Конечно, внутри одной и той же культурной среды взаимопроникновение между отдельными национальными культурами достаточно сильно, а потому непреодолимой преграды для понимания здесь не существует. Мы почти полностью открыты и прозрачны друг для друга. Что вселяет надежду, впрочем, обманчивую.
Ибо не следует думать, что стоит пару раз побывать в Лувре, и с вашей визуальной культурой все будет в порядке. Наоборот. Лувр потому и существует, что визуальная рефлективность французов более структурирована благодаря практике одновременного зрительного восприятия многообразных взаимоотношений. У них есть визуальное самосознание. Как бы несправедливо это ни звучало, визуальное самосознание такого уровня есть не у каждого народа.
Или другой пример: готовить люди умеют повсюду, но в мире существует лишь две великих кухни – китайская и французская. Это значит, что следовать их рецептам, при наличии некоторого опыта и фантазии, я могу и самостоятельно, однако творчески продолжать традиции культуры питания, насчитывающие много тысяч или сотен лет, мне уже не под силу. Даже если я – необычайно талантливый венгерский повар.
Способность к рефлективности, проявляясь на культурном уровне, приводит к формированию такого коллективного самосознания, которое каждый индивид усваивает даже в том случае, если не имеет ни малейшего понятия об источниках усвоенного рефлективного знания.
Из того факта, что не существует не только венгерской кухни, но и венгерской философии, и, таким образом, венгерский язык не имеет самостоятельной и систематической понятийной рефлективности, которой каждый венгр владел бы на собственном индивидуальном уровне, следует, что каждый, кто говорит на венгерском языке, должен в каждом конкретном разговоре начинать обсуждение любой темы заново – так, как будто раньше по-венгерски никто, ни с кем, никогда и ни о чем не разговаривал. Успех разговора никак не связан с важностью сообщения или с безотлагательной необходимостью обсуждения.
В великих культурах, обладающих собственной философией, это не так. Там выработаны устойчивые структуры, которыми каждый пользуется, как ножом и вилкой. Не может не пользоваться, о чем бы ни думал. Вот почему ни в одной другой стране, кроме Венгрии, демократически избранный премьер-министр не может заявить: «У нас развелось слишком много философов!». Хайдеггера невозможно перевести на венгерский язык не потому, что его произведения чересчур трудны для восприятия. Наоборот, его именно потому гораздо труднее читать по-венгерски, чем по-немецки, что специально ради Хайдеггера невозможно разработать те отсутствующие в венгерском языке структуры, в которых этот философ, мысля на немецком языке, чувствовал себя совершенно непринужденно.

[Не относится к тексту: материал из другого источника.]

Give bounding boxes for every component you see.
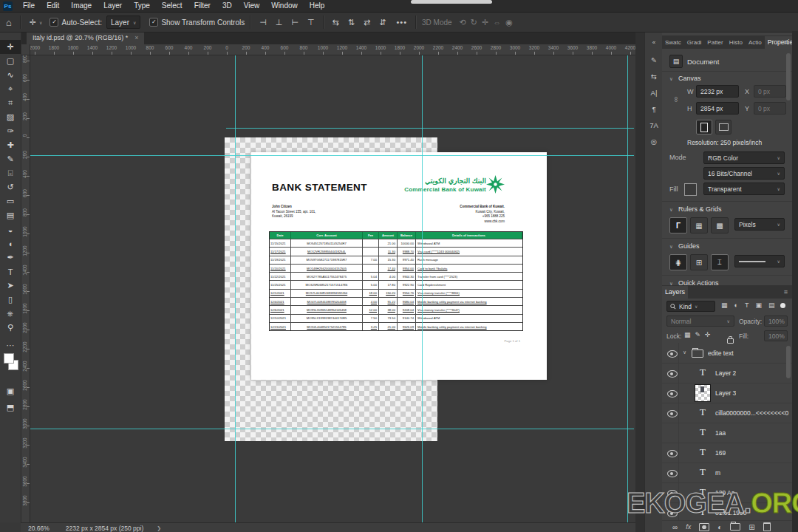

Несколько лет назад я провел целый месяц в одной баварской клинике. Мы бы назвали ее скорее санаторием и поместили бы в своем воображении в какое-нибудь сказочное королевство. Как правило, в эту клинику поступают на лечение представители верхушки среднего класса, которые нуждаются в реабилитации после различных операций на сердце или сосудах и имеют хорошую, дорогостоящую частную страховку. Однако там было довольно много пациентов и с более скромным достатком, чье лечение не столь богатые страховые компании по тем или иным причинам оплачивали в этом учреждении, а не в каком-нибудь крупном реабилитационном центре. Представителей интеллигенции среди пациентов было очень мало. Люди съехались в клинику изо всех уголков Германии; я купался в море диалектов.
И эти люди, почти все без исключения, изъяснялись ритуализованным языком Канта.
Врачи – с пациентами, пациенты – друг с другом и с врачами. За столом, в гимнастическом зале, в бассейне, на медицинском осмотре, на велосипедной прогулке, один на один и в компании, везде и всегда, даже в острых конфликтных ситуациях. Некто, весьма осторожно и по возможности ненавязчиво, высказывает какое-либо утверждение. Его собеседник с любопытством задает встречный вопрос, из которого следует, что предмет беседы нуждается в определении. Тогда первый определяет суть дела. Второй, в свою очередь, излагает собственное понимание предмета. Оба устанавливают, что расходятся или, наоборот, сходятся во мнениях. Второй собеседник предупредительно возвращается к исходному утверждению, чтобы самому рассмотреть, осуществимо ли, вопреки расхождению в определениях или же благодаря совпадению определений, предполагавшееся в нем действие. Если оно неосуществимо, то процесс согласования начинается сначала.
Немцы, приехавшие из восточных земель, понимали все это гораздо меньше, чем я. В чем сродни были нашим дорогим соотечественникам. Если они хотят чего-то, они берут и добиваются этого. Если же это не удается, им кажется, будто на них ополчился весь мир. А раз так – пусть летит он ко всем чертям!
(2003)
Тренинги свободы
Ярко светит солнце; потом небо заволакивает тучами. Мусорщики спешат поскорее закончить свои дела. В переполненном баке, на самом верху, лежит пара стоптанных женских туфель. Рабочий не обращает на них внимания; когда он торопливо хватает и поднимает бак, туфли падают наземь. Одна кувыркается по мостовой, вторая плюхается на тротуар у подъезда. Рабочий замечает туфлю у себя под ногами, только споткнувшись об нее. Он поднимает ее, хочет бросить в скрежещущую, всепожирающую пасть машины, но пасть как раз с лязгом захлопнулась, и туфля летит на асфальт. Мусорщик нагибается за ней, машина тем временем трогается, он бежит следом. Вторая туфля остается на тротуаре.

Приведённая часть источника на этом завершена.